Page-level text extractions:
____________

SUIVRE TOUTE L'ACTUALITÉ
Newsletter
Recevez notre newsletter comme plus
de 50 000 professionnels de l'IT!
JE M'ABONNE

____________

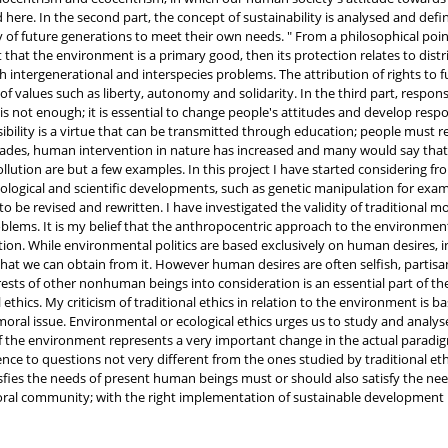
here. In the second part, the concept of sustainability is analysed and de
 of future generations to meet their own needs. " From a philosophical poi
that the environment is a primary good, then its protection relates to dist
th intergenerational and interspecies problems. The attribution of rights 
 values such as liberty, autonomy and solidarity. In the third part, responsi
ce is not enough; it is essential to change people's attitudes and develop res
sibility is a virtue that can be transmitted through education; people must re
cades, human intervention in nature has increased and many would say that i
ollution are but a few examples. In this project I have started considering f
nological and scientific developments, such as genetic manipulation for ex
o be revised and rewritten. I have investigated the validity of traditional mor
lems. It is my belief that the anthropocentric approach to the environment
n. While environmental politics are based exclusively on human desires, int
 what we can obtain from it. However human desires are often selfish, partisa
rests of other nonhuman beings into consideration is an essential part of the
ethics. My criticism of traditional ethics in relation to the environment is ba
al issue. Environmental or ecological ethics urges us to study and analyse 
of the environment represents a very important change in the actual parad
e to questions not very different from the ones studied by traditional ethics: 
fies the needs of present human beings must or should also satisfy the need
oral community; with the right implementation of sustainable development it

____________

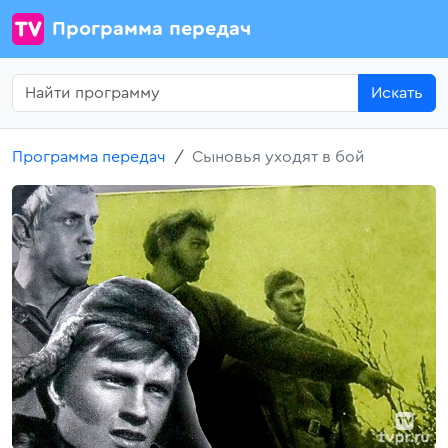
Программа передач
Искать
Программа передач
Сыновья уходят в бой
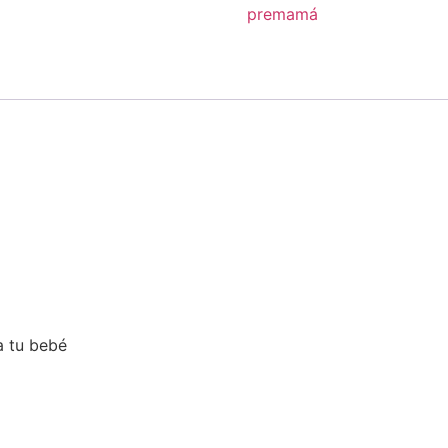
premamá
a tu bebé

____________

▶ _Action item_
Scan the records above for the string "that", then copy each line where it turns up.

▶ _Written solution_
that the environment is a primary good, then its protection relates to dist
sibility is a virtue that can be transmitted through education; people must re
cades, human intervention in nature has increased and many would say that i
lems. It is my belief that the anthropocentric approach to the environment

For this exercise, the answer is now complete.